My tipping point, when it become evident that I had bipolar, was after the birth of my second child. I became angry, violent and off my rocker, so to speak. One episode I can recall, with horror, was when one of the girls wouldn’t stop crying. I went down to the kitchen and grabbed a sharp knife and stabbed it into the chopping block a few times. Felt so so angry. I almost smashed a handful of plate on the floor one time too. Felt very angry and irritable, to the extreme. I would talk too loudly, exercise too much and everything wouldn’t slow down enough for me. My thoughts were racing. I thought “oh I could write a novel” and “drive to New York City today” in the same 5 minute span. It was like having a horror movie and a nice family movie in my head at the same time.
I sought help at the family doctor. He put me on a antipsychotic and a antidepressant. Unfortunately the antipsychotic slowed me down a lot and I didn’t exercise nearly enough and put on a lot of weight. That drug, Zyprexa, is known for massive weight gain and has been tied to a class action lawsuit in the States for causing diabetes in people.
Fortunately it didn’t take too long for me to get a psychiatrist to see me. She got my drugs adjusted and I was quite stable after that. Had a few dips and bumps along the way since then, but nothing like the horror show of the first 6 months or so, before I sought help.
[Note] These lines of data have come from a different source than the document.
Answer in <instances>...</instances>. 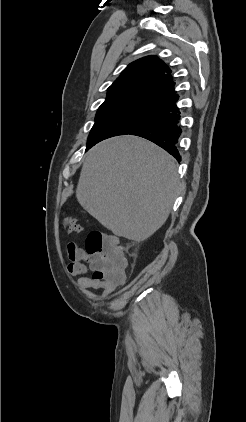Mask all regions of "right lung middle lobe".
Instances as JSON below:
<instances>
[{
  "mask_svg": "<svg viewBox=\"0 0 246 422\" xmlns=\"http://www.w3.org/2000/svg\"><path fill=\"white\" fill-rule=\"evenodd\" d=\"M161 114V109L155 108L101 106L89 134L86 150L104 139L130 134Z\"/></svg>",
  "mask_w": 246,
  "mask_h": 422,
  "instance_id": "right-lung-middle-lobe-1",
  "label": "right lung middle lobe"
}]
</instances>
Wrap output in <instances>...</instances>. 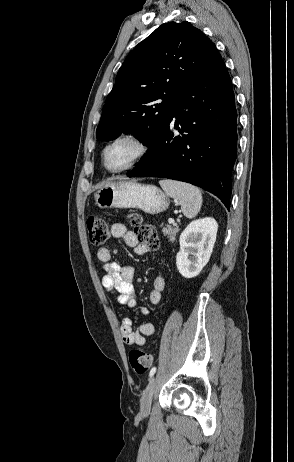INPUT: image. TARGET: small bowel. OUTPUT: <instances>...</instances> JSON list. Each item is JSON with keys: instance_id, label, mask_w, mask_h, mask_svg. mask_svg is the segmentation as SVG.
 <instances>
[{"instance_id": "1", "label": "small bowel", "mask_w": 294, "mask_h": 462, "mask_svg": "<svg viewBox=\"0 0 294 462\" xmlns=\"http://www.w3.org/2000/svg\"><path fill=\"white\" fill-rule=\"evenodd\" d=\"M111 232L114 237L121 239L126 246L132 248L135 254L142 256L148 253V249L139 244L134 233L129 231L124 224H114ZM97 258L103 264V270L105 271L102 277L103 287L116 296L119 304L131 308L135 307L138 302L133 285L135 269L132 266H122L113 261L111 251L106 247L98 249ZM165 285L164 277L157 276L154 278L152 290L148 297L151 304H158L160 302ZM141 311L143 314H148L147 308H141ZM120 332L126 344L143 346L146 343V338L154 334L155 327L152 323H143L137 329H133L132 320L129 317H125L121 322Z\"/></svg>"}]
</instances>
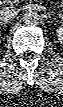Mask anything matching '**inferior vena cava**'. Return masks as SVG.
Masks as SVG:
<instances>
[{
  "instance_id": "1",
  "label": "inferior vena cava",
  "mask_w": 63,
  "mask_h": 107,
  "mask_svg": "<svg viewBox=\"0 0 63 107\" xmlns=\"http://www.w3.org/2000/svg\"><path fill=\"white\" fill-rule=\"evenodd\" d=\"M18 14V11L13 6L3 7L0 10V20L2 22L12 21Z\"/></svg>"
}]
</instances>
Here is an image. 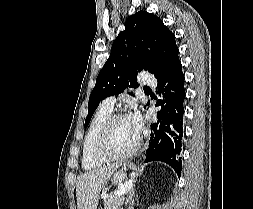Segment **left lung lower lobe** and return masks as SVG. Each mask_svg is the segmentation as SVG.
Here are the masks:
<instances>
[{"mask_svg":"<svg viewBox=\"0 0 253 209\" xmlns=\"http://www.w3.org/2000/svg\"><path fill=\"white\" fill-rule=\"evenodd\" d=\"M185 77L180 60L159 79L163 98L157 123L151 124V138L146 162L161 161L169 164L180 177L182 161L180 157L183 137Z\"/></svg>","mask_w":253,"mask_h":209,"instance_id":"0a47b994","label":"left lung lower lobe"}]
</instances>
I have trouble focussing on tasks, have trouble making to-do lists and getting those accomplished. Life is a struggle, sometimes, when I feel down and depressed. I have good days where I feel that everything is ticking along nicely and bad days where it’s hard to find hope. Nobody loves me, what’s the point, why do I bother and so forth.
Depression
Depression makes you do silly things that, in the long run, hurt. Like deleting this website in a fit of depression, thereby losing all the information I’d already put down. Oh well, will have to build it back up again, brick by brick of information from the ground up. In general, at the moment, I’m pretty stable mentally. Taking my medications regularly and able to keep on a decent schedule of exercise, food and sleep.